Crowdsource, Please
by wjw on May 15, 2011
Like every other midlist writer on the planet, I’m striving to get my out-of-print books and stories online so that (a) you can enjoy them, and (b) I can make a few bucks.
To this end, I embarked upon a Cunning Plan. I discovered that my work had been pirated, and was available for free on BitTorrent sites located in the many outlaw server dens of former Marxist countries. So I downloaded my own work from thence with the intention of saving the work of scanning my books— I figured I’d let the pirates do the work, and steal from them. While this seemed karmically sound, there proved a couple problems.
First, the scans were truly dreadful and full of errors. (Even if you’re desperate for my work, I can’t really recommend them.) A lot of time has been spent copy-editing, both by me and by Kathy— which isn’t really so bad, because this would have to be d0ne anyway.
But second, apparently a few of my books were so obscure that they flew under the radar of even the pirates! You can’t imagine how astounded I was when I discovered this.

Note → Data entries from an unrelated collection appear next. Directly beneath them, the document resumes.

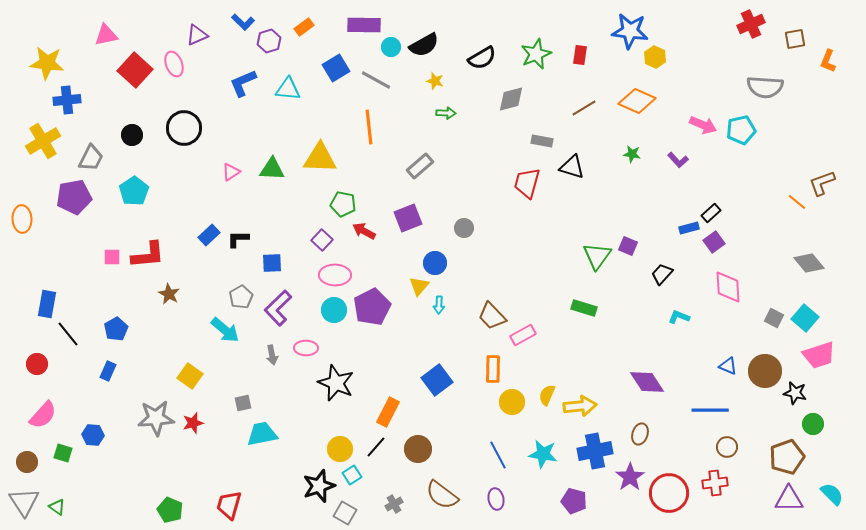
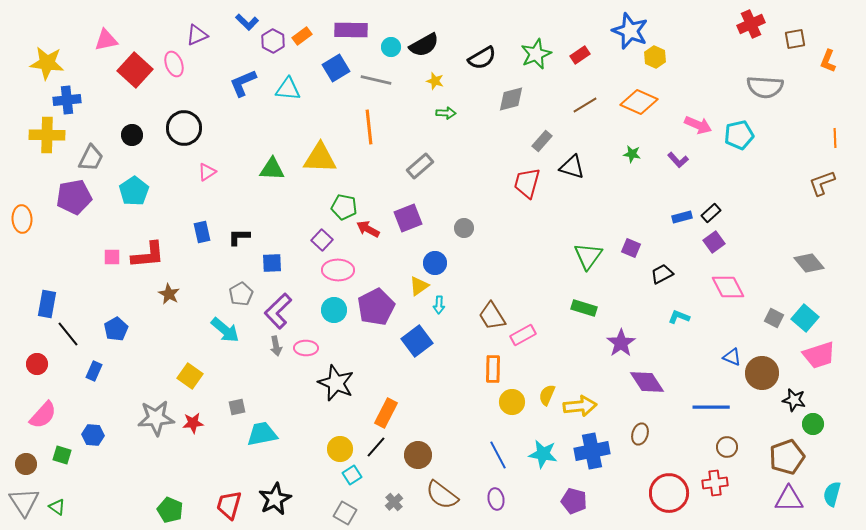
blue L-shape at (243, 22): moved 4 px right
purple rectangle at (364, 25): moved 13 px left, 5 px down
orange rectangle at (304, 27): moved 2 px left, 9 px down
blue star at (630, 31): rotated 15 degrees clockwise
pink triangle at (106, 35): moved 5 px down
purple hexagon at (269, 41): moved 4 px right; rotated 15 degrees counterclockwise
red rectangle at (580, 55): rotated 48 degrees clockwise
gray line at (376, 80): rotated 16 degrees counterclockwise
orange diamond at (637, 101): moved 2 px right, 1 px down
brown line at (584, 108): moved 1 px right, 3 px up
pink arrow at (703, 125): moved 5 px left
cyan pentagon at (741, 130): moved 2 px left, 5 px down
yellow cross at (43, 141): moved 4 px right, 6 px up; rotated 32 degrees clockwise
gray rectangle at (542, 141): rotated 60 degrees counterclockwise
pink triangle at (231, 172): moved 24 px left
orange line at (797, 202): moved 38 px right, 64 px up; rotated 48 degrees clockwise
green pentagon at (343, 204): moved 1 px right, 3 px down
blue rectangle at (689, 228): moved 7 px left, 11 px up
red arrow at (364, 231): moved 4 px right, 2 px up
blue rectangle at (209, 235): moved 7 px left, 3 px up; rotated 60 degrees counterclockwise
black L-shape at (238, 239): moved 1 px right, 2 px up
purple square at (628, 246): moved 3 px right, 2 px down
green triangle at (597, 256): moved 9 px left
black trapezoid at (662, 274): rotated 20 degrees clockwise
pink ellipse at (335, 275): moved 3 px right, 5 px up
yellow triangle at (419, 286): rotated 15 degrees clockwise
pink diamond at (728, 287): rotated 24 degrees counterclockwise
gray pentagon at (241, 297): moved 3 px up
purple pentagon at (372, 307): moved 4 px right
purple L-shape at (278, 308): moved 3 px down
brown trapezoid at (492, 316): rotated 12 degrees clockwise
gray arrow at (272, 355): moved 4 px right, 9 px up
blue triangle at (728, 366): moved 4 px right, 9 px up
blue rectangle at (108, 371): moved 14 px left
brown circle at (765, 371): moved 3 px left, 2 px down
blue square at (437, 380): moved 20 px left, 39 px up
black star at (795, 393): moved 1 px left, 7 px down
gray square at (243, 403): moved 6 px left, 4 px down
blue line at (710, 410): moved 1 px right, 3 px up
orange rectangle at (388, 412): moved 2 px left, 1 px down
red star at (193, 423): rotated 10 degrees clockwise
brown circle at (418, 449): moved 6 px down
blue cross at (595, 451): moved 3 px left
green square at (63, 453): moved 1 px left, 2 px down
brown circle at (27, 462): moved 1 px left, 2 px down
purple star at (630, 477): moved 9 px left, 134 px up
black star at (319, 486): moved 44 px left, 13 px down; rotated 8 degrees counterclockwise
cyan semicircle at (832, 494): rotated 120 degrees counterclockwise
gray cross at (394, 504): moved 2 px up; rotated 12 degrees counterclockwise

I could really use some decent scans of some of my books, and I figure some among you must have better scanners and OCR than the piece of crap that’s currently sitting on my shelf.
So I’m willing to trade. Should any of you volunteer to provide scans of Days of Atonement, Angel Station, and Knight Moves, that lucky individual will get a signed, personalized copy of the WJW book of his or her choice (assuming I actually have a copy, of course). Plus, whatever book you scan will spend digital eternity with your name in it, along with my eternal thanks. Sound good?
Crowdsourcing. It’s so 21st Century! You want to do this, right?
Let’s talk.
Next Comments →
I’ve been turning public domain books into free ebooks for eight years (at Distributed Proofreaders). I’ve proofread about 70,000 pages for them. I have a scanner, the latest copy of Abbyy Finereader, and great knowledge of common OCR errors, which we term scannos (clown for down, arid for and, that sort of thing). I believe that you, as blog owner, have access to my email address. Feel free to contact me. You’ll have to send me copies of the books you want scanned, as I don’t have paper copies. Old, battered copies is fine, as long as the print is clear. It might be best if I were to send you XHTML files, which you could subject to a second proofreading pass and then convert to the desired formats with Calibre (great free software). Just one proofing isn’t enough to catch all the errors, though I could commit to catching 95% of them.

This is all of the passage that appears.